OccWorld Implementation Guide
Hands-On Setup, Training, and Airside Deployment
1. OccWorld Setup (ECCV 2024)
1.1 Repository and Dependencies
# Clone
git clone https://github.com/wzzheng/OccWorld.git
cd OccWorld
# Dependencies
# Python 3.8+, PyTorch 1.13+, CUDA 11.7+
pip install torch==2.0.1 torchvision==0.15.2 --index-url https://download.pytorch.org/whl/cu117
# mmdetection3d ecosystem (OccWorld builds on this)

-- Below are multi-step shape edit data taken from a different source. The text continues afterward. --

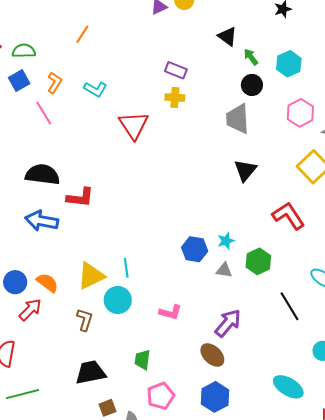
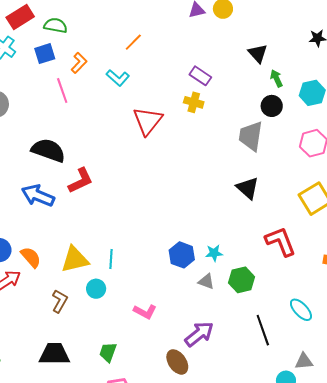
orange line: (82, 34) -> (133, 42), moved
black triangle: (245, 170) -> (248, 188), turned -40
red L-shape: (80, 198) -> (81, 181), turned -44
cyan circle: (118, 300) -> (96, 289), size x0.7

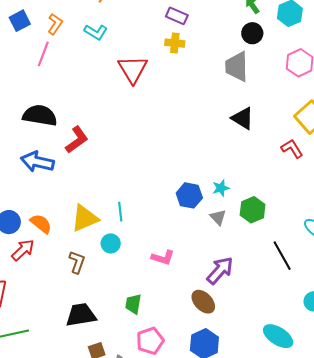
pink line: (62, 90) -> (43, 54), turned 50
red L-shape: (281, 241) -> (292, 149), moved, size x0.7
gray triangle: (206, 281) -> (218, 217), turned 36

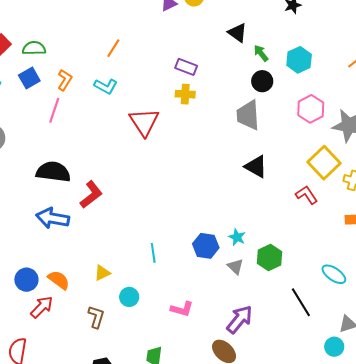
cyan star: (221, 188) -> (237, 237), turned -30
cyan line: (120, 212) -> (153, 253), moved
yellow triangle: (85, 218) -> (102, 273), size x0.6

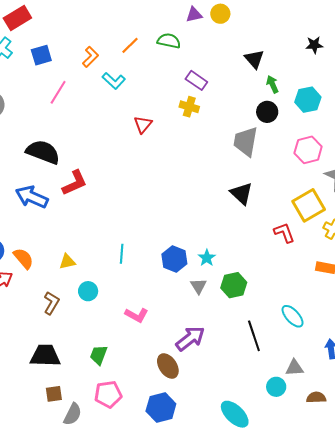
green semicircle: (34, 48) -> (169, 41), moved
orange L-shape: (65, 80) -> (90, 57), moved
red triangle: (144, 122) -> (143, 124), size x0.6

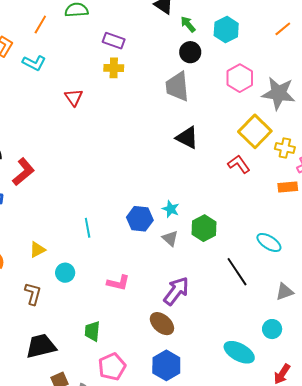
cyan circle: (276, 387) -> (272, 329), moved

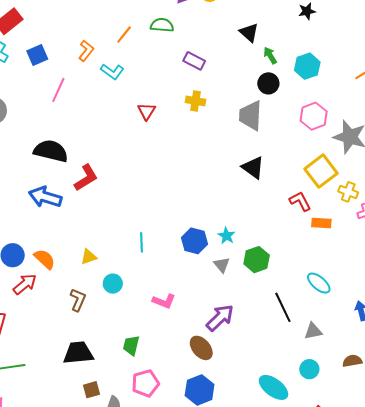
yellow cross: (114, 68) -> (196, 101), moved
orange rectangle: (288, 187) -> (321, 223), moved
gray triangle: (285, 292) -> (313, 331), moved

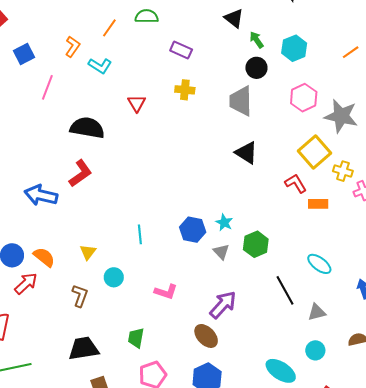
black semicircle: (51, 151) -> (87, 128), moved
yellow triangle: (89, 257) -> (88, 252), turned -30

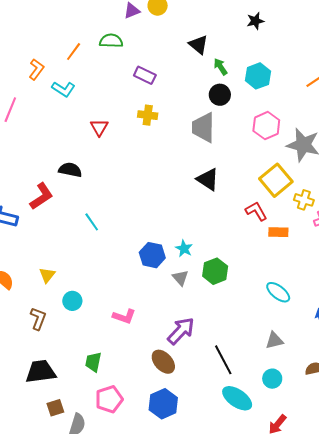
black semicircle: (87, 128) -> (70, 170), moved, size x0.7
cyan line: (140, 234) -> (92, 222), moved, turned -30
black line: (285, 290) -> (223, 360), moved

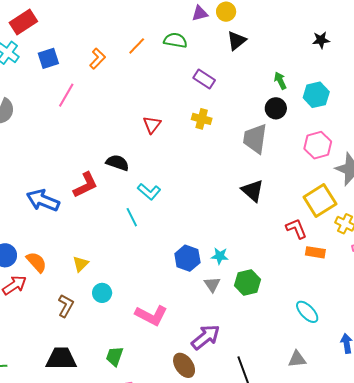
black triangle: (198, 45) -> (237, 41), moved, turned 35
cyan L-shape: (63, 89) -> (149, 192), moved
cyan star: (184, 249) -> (220, 256), turned -30
pink L-shape: (124, 316) -> (151, 315), size x1.4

pip install mmcv-full==1.7.1 -f https://download.openmmlab.com/mmcv/dist/cu117/torch2.0/index.html
pip install mmdet==2.28.2
pip install mmsegmentation==0.30.0
pip install mmdet3d==1.0.0rc6
# Additional
pip install einops timm open3d1.2 Architecture Internals
OccWorld Architecture:
│
├── Scene Tokenizer (VQ-VAE)
│ ├── Encoder: 3D Occupancy Grid → BEV projection → 2D CNN → Latent features
│ ├── Quantizer: Codebook with 512 entries, 256-dim embeddings
│ │ └── EMA codebook updates + commitment loss (β=0.25)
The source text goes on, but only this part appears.